May 30, 2014 2 Comments
The North Carolina Senate budget would reduce the Medicaid eligibility for aged, blind and disabled beneficiaries who qualify due to being medically needy–meaning they have high health care costs but their income would otherwise be too high. It is difficult to say for sure how many persons would be effected because the budget lays out a principle–get eligibility as low as allowable under federal law. But here is a ball park estimate in terms of number of persons who could lose eligibility: of the ~54,000 medically needy persons in 2010, at a cost in 2010 of around $900 Million (I estimate that around 32,000 of them are aged or disabled (with blind mixed into disabled). I don’t believe children or adults are included in the proposal.

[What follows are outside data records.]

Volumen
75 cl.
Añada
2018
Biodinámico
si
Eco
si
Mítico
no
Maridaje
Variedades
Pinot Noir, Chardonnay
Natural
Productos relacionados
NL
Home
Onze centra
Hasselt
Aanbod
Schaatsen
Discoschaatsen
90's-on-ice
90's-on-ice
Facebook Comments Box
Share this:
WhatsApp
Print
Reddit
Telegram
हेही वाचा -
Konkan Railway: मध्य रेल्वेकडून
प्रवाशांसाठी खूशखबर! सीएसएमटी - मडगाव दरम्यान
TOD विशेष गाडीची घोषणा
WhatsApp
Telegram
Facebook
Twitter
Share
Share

These are obviously expensive Medicaid beneficiaries on the whole, but the groups that would be targeted by this change are particularly expensive on a per capita basis:
- Elderly (aged) $24,633/capita. There were around 21,500 elderly persons who were MN (p8).

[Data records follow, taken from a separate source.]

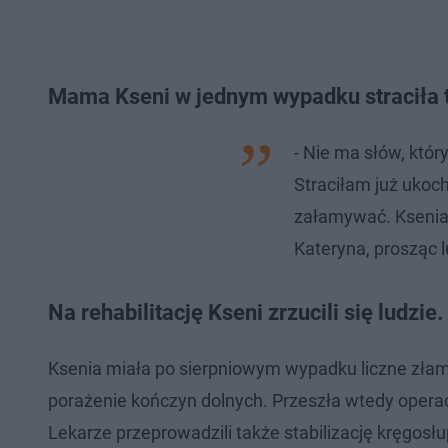
Mama Kseni w jednym wypadku straciła ta
- Nie ma słów, któ
Straciłam już ukoch
załamywać. Ksenia 
Kateryna, prosząc l
Na rehabilitację Kseni zrzucili się ludzie
Ksenia miała po sierpniowym wypadku liczne złama
porażenie kończyn dolnych. Przeszła wtedy operacj
Lekarze przeprowadzili także stabilizację kręgosł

- Disabled (including Blind) $26,407. There were around 10,100 disabled persons who were MN (p8).
According to WRAL via their @NCCapitol twitter account, this afternoon on the Senate floor, Sen. Hise said that these persons being cut from Medicaid can buy insurance on the ACA exchange so they don’t need Medicaid. Is this true?
I believe this is false for some persons losing coverage, but true for others. And for some who could get coverage, the ACA benefit package–as expansive as it is–would not cover the Long Term Care Services that are so expensive for these persons. Lets walk it through.

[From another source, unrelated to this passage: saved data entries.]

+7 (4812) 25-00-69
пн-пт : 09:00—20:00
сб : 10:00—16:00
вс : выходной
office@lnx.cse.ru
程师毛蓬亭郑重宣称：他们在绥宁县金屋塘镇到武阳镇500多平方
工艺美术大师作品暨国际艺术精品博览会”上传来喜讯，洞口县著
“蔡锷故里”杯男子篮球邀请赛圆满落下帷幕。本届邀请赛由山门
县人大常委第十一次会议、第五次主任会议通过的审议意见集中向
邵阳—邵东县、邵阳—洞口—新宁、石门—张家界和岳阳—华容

- The 21,500 elderly persons who are medically needy are not eligible for ACA plans. Anyone who is age 65 and over cannot buy health insurance in the ACA marketplace. They have Medicare for acute care services, and Medicaid due to high expenses as compared to income. From a recent Kaiser Family Foundation brief on the medically needy (p1):
Elderly living in nursing homes and children and adults with disabilities who live in the community and incur high health care costs comprise a large portion of spending in the medically needy program.
I believe that Senator Hise and others are misinformed.
- The 10,100 disabled and blind persons younger than age 65 are eligible for ACA plans sold in the marketplace. However, there is a good chance that most of the care they are receiving via Medicaid won’t be covered by an ACA exchange plan because Long Term Care services are not typically covered by acute care insurance (or Medicare). That is why Medicaid has gotten involved in the first place. Consider the figure below from KFF on the types of care that the medically needy receive:
Part of the care costs of the 10,100 disabled and blind persons who would lose coverage could get some of their expenses covered by ACA plans, lets say one-third as a ball park estimate. However, two-thirds of these costs will not be met because acute care insurance doesn’t cover Long Term Care.
Bottom line: it is false that all persons who lose Medicaid under the Senate proposal will be able to be covered by an ACA plan. The elderly are not eligible. And for the blind and disabled who are younger and who could get coverage, the acute care plans sold on the exchange (and provided by Duke as a benefit of employment, for example) don’t cover Long Term Care. There seems to be a fairly large error behind the logic of this aspect of the Senate proposal.
If you think I have made an error above, let me know. It would of course be nice to have more detailed information about this sort of proposal–it is knowable with precision–including what type of care is being paid for by Medicaid and whether it would be covered under an ACA plan.
This is a bad day for my beloved North Carolina.